Ci vuole un grande amore a sé per poter fare questo; o ci vuole “l'arte di perdere”, per dirla con la poetessa Elizabeth Bishop la cui “One Art” ha un po’ fornito l'ispirazione per queste canzoni. In effetti non si può perdere senza la consapevolezza di possedere già.
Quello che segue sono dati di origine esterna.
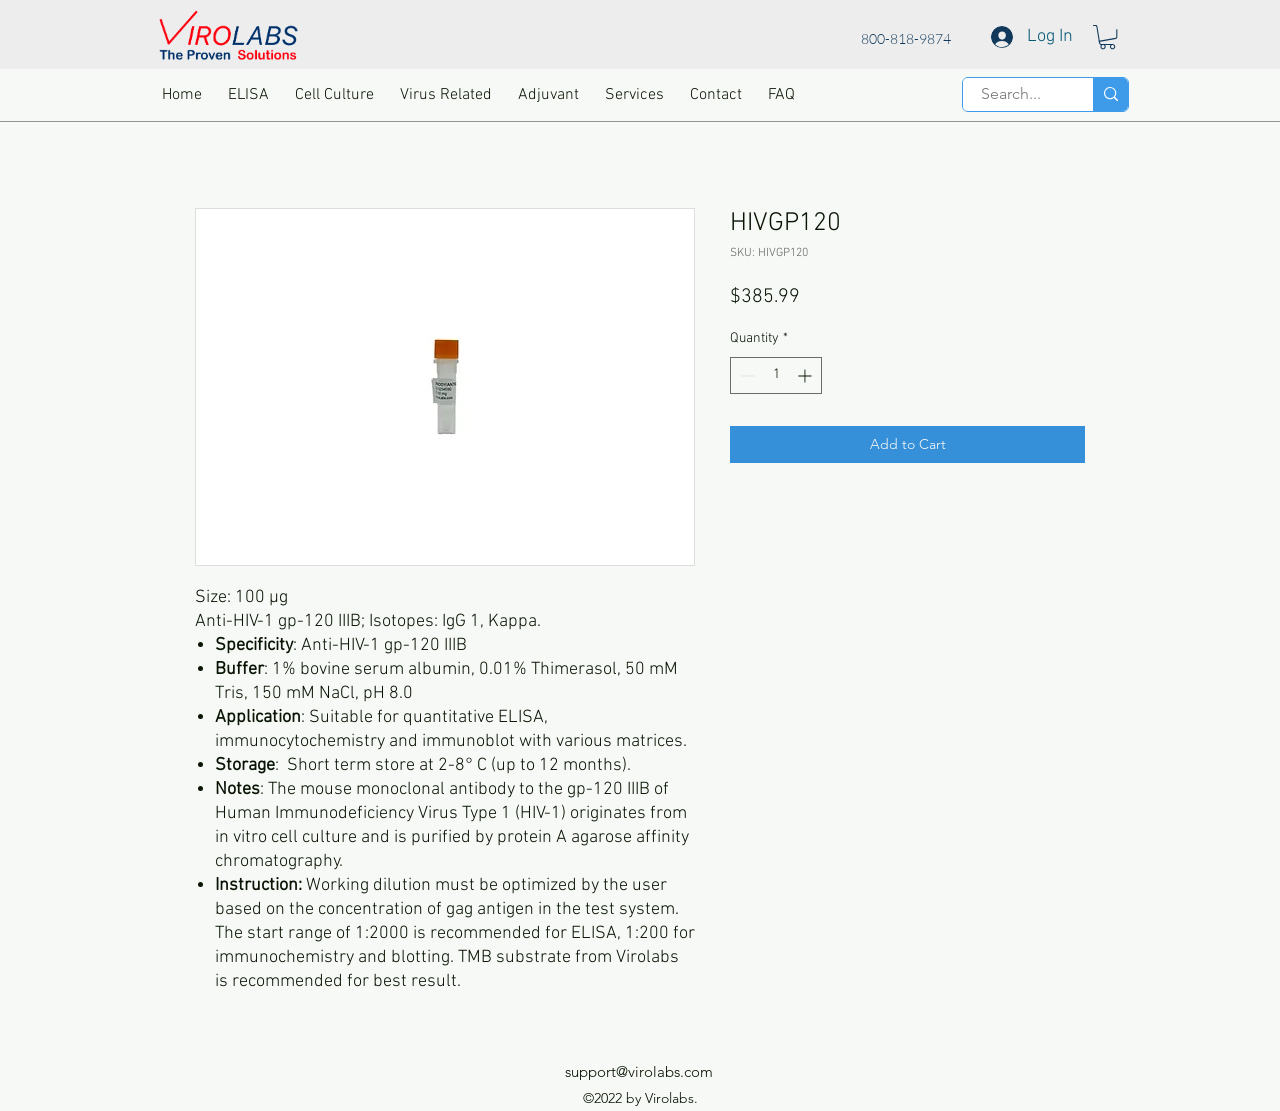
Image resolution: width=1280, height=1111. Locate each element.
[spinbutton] (776, 375)
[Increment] (806, 375)
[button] (1107, 37)
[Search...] (1011, 94)
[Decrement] (745, 375)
Che è poi come dire che solo chi è in possesso di qualcosa di veramente importante, è in grado di sapere quando è il momento di rinunciare a qualcosa. 

E così Maria Barucco realizza un album che riesce ad essere maturo sotto tutti gli aspetti, musicali e testuali, un disco dove si racconta ora con ironia (“Free Trial”, “Elastici”) ora con maggiore drammaticità (“Sonno contro”, “Coincidenze”) e dove le già ottime intuizioni del disco d'esordio (si pensi all'ottimo singolo “Giorgia”) vengono ulteriormente sviluppate. 
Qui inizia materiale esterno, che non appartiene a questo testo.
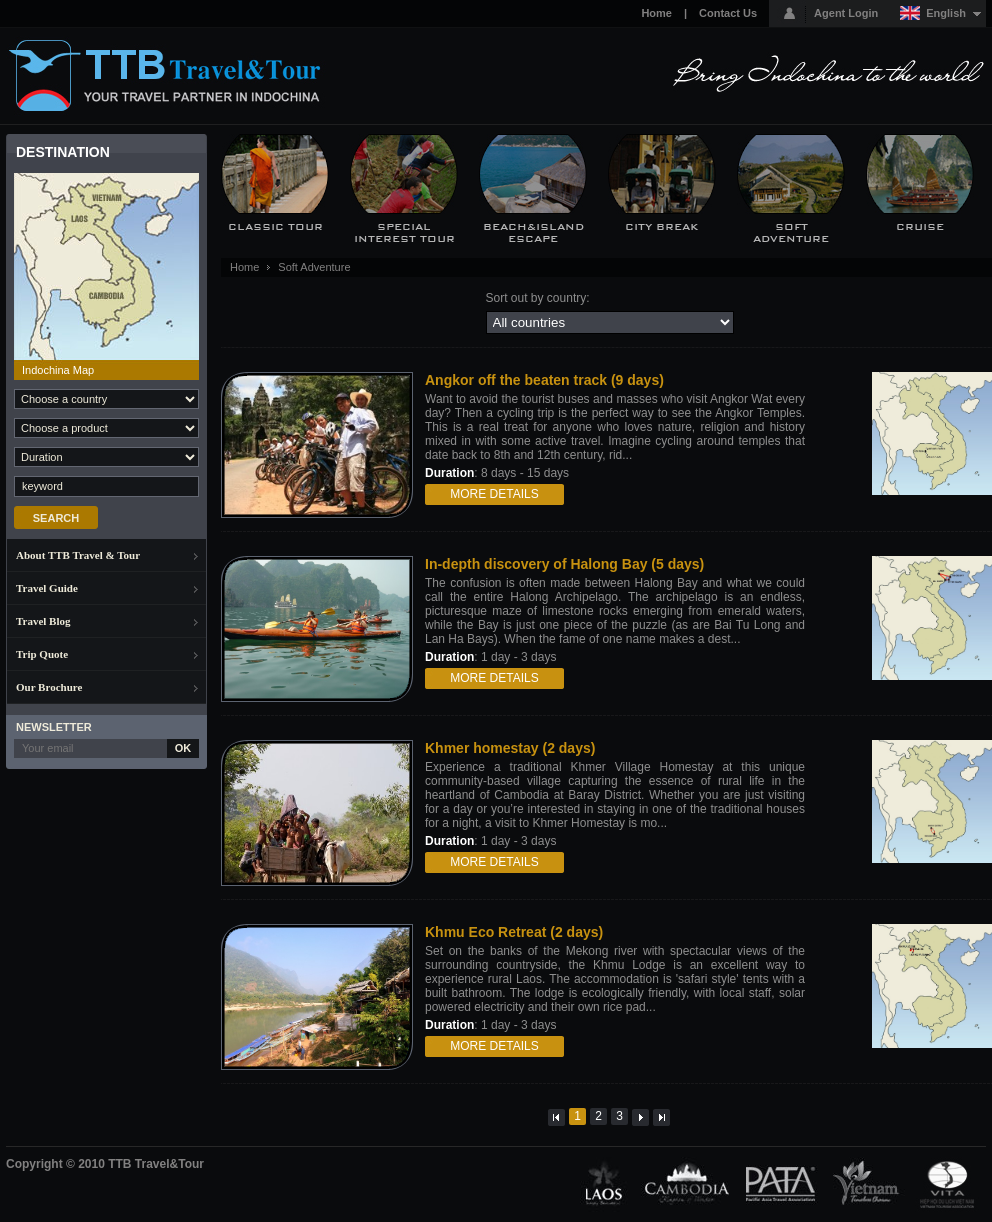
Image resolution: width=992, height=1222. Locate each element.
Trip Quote (42, 654)
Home (656, 13)
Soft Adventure (791, 233)
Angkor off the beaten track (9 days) (544, 380)
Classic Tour (275, 227)
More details (494, 494)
Dicevamo, stesso stile e stesso talento per le melodie accattivanti e i ritornelli killer, ma con Fabio Grande e Pietro Paroletti a dare ai vari episodi un'impronta Synth Pop, talora con uno sguardo nostalgico alle grandi produzioni degli anni ‘80. 

Canzoni ben costruite, ottimamente cantate, spesso e volentieri vincenti a livello melodico e di impatto: “Quechua” è probabilmente il vero highlight, cassa dritta, percussioni e un ritornello costruito benissimo. “Vostok” non è da meno, nonostante giochi su un cliché tipico del mondo Indie, il luogo remoto che incarna un desiderio di fuga più fantasticato che concretamente pianificato.

C’è poi il paradosso tragicomico di “CTRL-Z” (“Vivere un giorno solo come le falene, vivere un giorno solo e quel giorno lavorare”) e il grido d'impotenza di “Sonno contro”: la notte dovrebbe essere il momento in cui si sogna o si vive più intensamente, invece qui c’è come un'immobilità, un rammarico per non aver sfruttato le occasioni. (“Io sono quel che sento e non mi sento in vena di te, io sono quel che sento e non mi sento bene”). 

Molto bella anche “Elastici”, che ha un arrangiamento vivace e una struttura interessante, per il modo in cui avviene il passaggio da strofa a ritornello. 

E in conclusione, “Sei di chi”, ballata di stampo tastieristico, un po’ più impegnativa e meno in linea col resto del lavoro, che pare fare i conti con l'esigenza di essere amati e stimati per quello che si è, senza etichette o stereotipi di sorta. 

C’è ancora da lavorare per raggiungere un livello di autentica eccellenza ma direi che per il momento Maru ha diverse ragioni per essere apprezzata.